Report every line of the listing below in which the string "บไออ" appears.

════════════════════

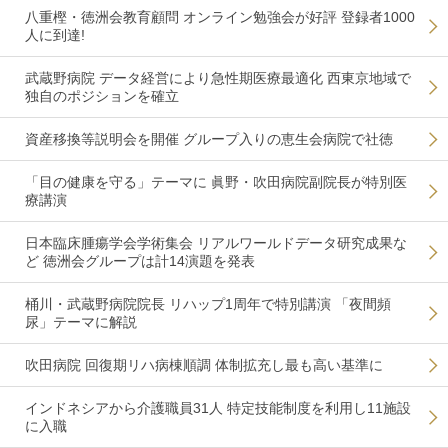
八重樫・徳洲会教育顧問 オンライン勉強会が好評 登録者1000
人に到達!
武蔵野病院 データ経営により急性期医療最適化 西東京地域で
独自のポジションを確立
資産移換等説明会を開催 グループ入りの恵生会病院で社徳
「目の健康を守る」テーマに 眞野・吹田病院副院長が特別医
療講演
日本臨床腫瘍学会学術集会 リアルワールドデータ研究成果な
ど 徳洲会グループは計14演題を発表
桶川・武蔵野病院院長 リハップ1周年で特別講演 「夜間頻
尿」テーマに解説
吹田病院 回復期リハ病棟順調 体制拡充し最も高い基準に
インドネシアから介護職員31人 特定技能制度を利用し11施設
に入職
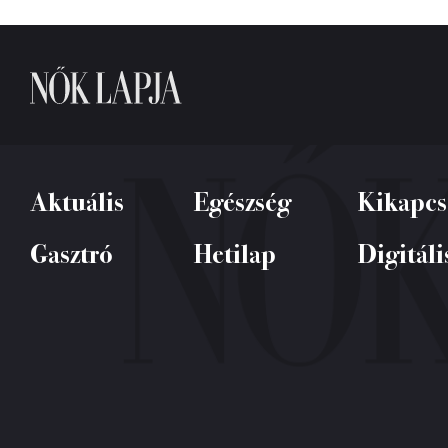
Aktuális
Egészség
Kikapcs
Gasztró
Hetilap
Digitáli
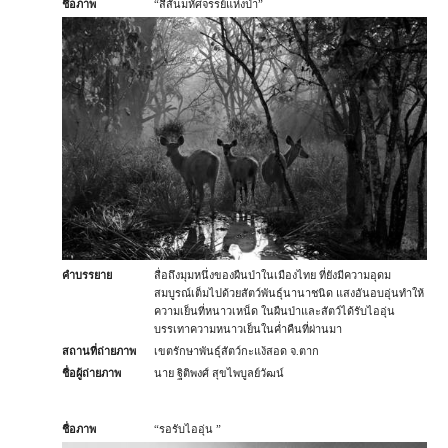
ชื่อภาพ
“สีสันมหัศจรรย์แห่งป่า”
คำบรรยาย
สื่อถึงมุมหนึ่งของผืนป่าในเมืองไทย ที่ยังมีความอุดม
สมบูรณ์เต็มไปด้วยสัตว์พันธุ์นานาชนิด แสงอันอบอุ่นทำให้
ความเย็นที่หนาวเหน็ด ในผืนป่าและสัตว์ได้รับไออุ่น
บรรเทาความหนาวเย็นในค่ำคืนที่ผ่านมา
สถานที่ถ่ายภาพ
เขตรักษาพันธุ์สัตว์กะแง้สอด จ.ตาก
ชื่อผู้ถ่ายภาพ
นาย ฐิติพงศ์ สุขไพบูลย์วัฒน์
ชื่อภาพ
“รอรับไออุ่น ”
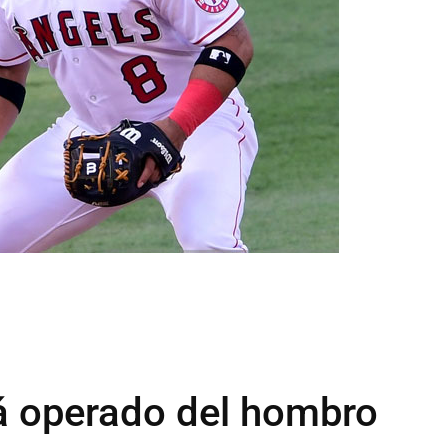
rá operado del hombro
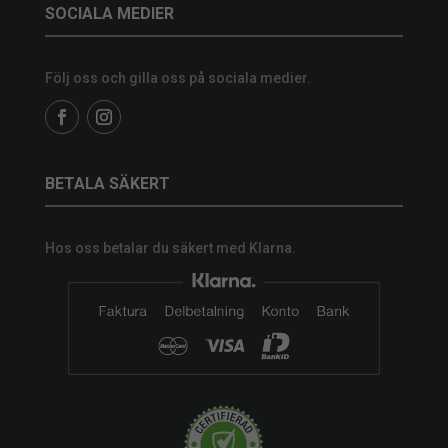
SOCIALA MEDIER
Följ oss och gilla oss på sociala medier.
BETALA SÄKERT
Hos oss betalar du säkert med Klarna.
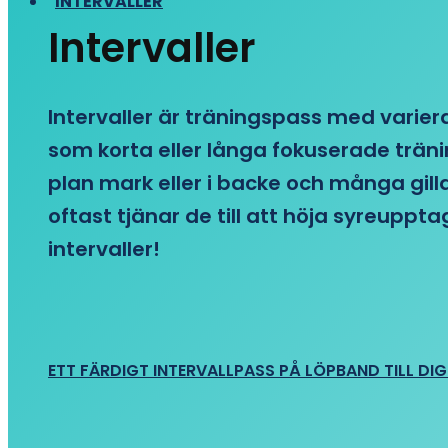
INTERVALLER
Intervaller
Intervaller är träningspass med variera
som korta eller långa fokuserade träni
plan mark eller i backe och många gill
oftast tjänar de till att höja syreupp
intervaller!
ETT FÄRDIGT INTERVALLPASS PÅ LÖPBAND TILL DIG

════════════════════

- **Response**
ความเย็นที่หนาวเหน็ด ในผืนป่าและสัตว์ได้รับไออุ่น
“รอรับไออุ่น ”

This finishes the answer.